Quantification of the N-13 NH3 scans was based on an irreversible two-compartment model [18]. Corrections for fractional blood volume, partial volume effects and spillover activity from left-ventricular blood pool to tissue were calculated as described elsewhere [19]. A validation of the model in humans had been performed by the argon inert gas technique beforehand [20]. The quantification procedure delivered 20-segment parametric polar maps of MBF. Segments with a fractional blood volume >0.5 were excluded from further analysis. Such large values are only explainable by spillover from the ventricle and mostly referred to the basal segments of the septum. Furthermore, segments with a resting MBF < 50 mL/min/100 g were regarded as scarred and also excluded from the analysis. Global perfusion was calculated as the average of all myocardial segments [21].

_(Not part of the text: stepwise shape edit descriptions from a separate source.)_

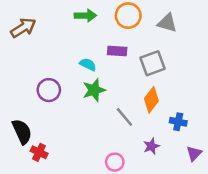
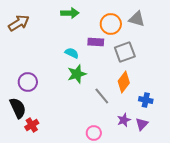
orange circle: (128, 16) -> (111, 24), moved
purple circle: (49, 90) -> (28, 82), moved
red cross: (39, 152) -> (32, 125), turned 32
purple triangle: (194, 154) -> (142, 124), moved

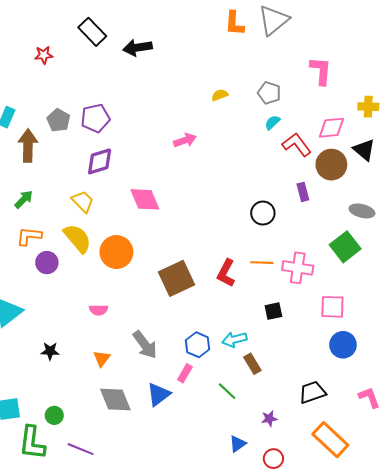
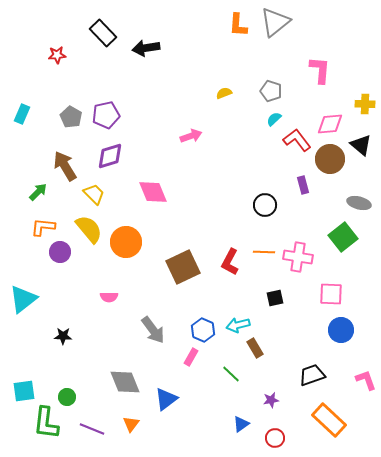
brown arrow: (28, 146) -> (65, 166), moved, turned -32
orange triangle: (102, 358) -> (131, 424), moved
blue triangle: (159, 394) -> (166, 399), moved

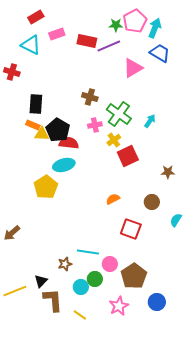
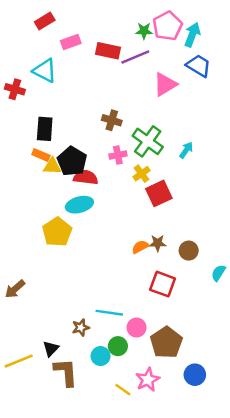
cyan triangle: (31, 45) -> (45, 71), moved
brown star: (168, 172) -> (158, 243), moved
yellow line: (80, 315) -> (123, 390), moved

The CSWT target zone was assigned to the anteroseptal wall in 8 cases, to the inferolateral wall in 6, to the inferior wall in 6, and to the apex in 1 case. The reference wall was defined as the remote wall opposite to the CSWT target zone. In the case of the apical CSWT target, the anterior wall served as the reference. For quantitative analysis, perfusion values of the segments of the parametric polarmaps representing either the target or the remote wall were averaged.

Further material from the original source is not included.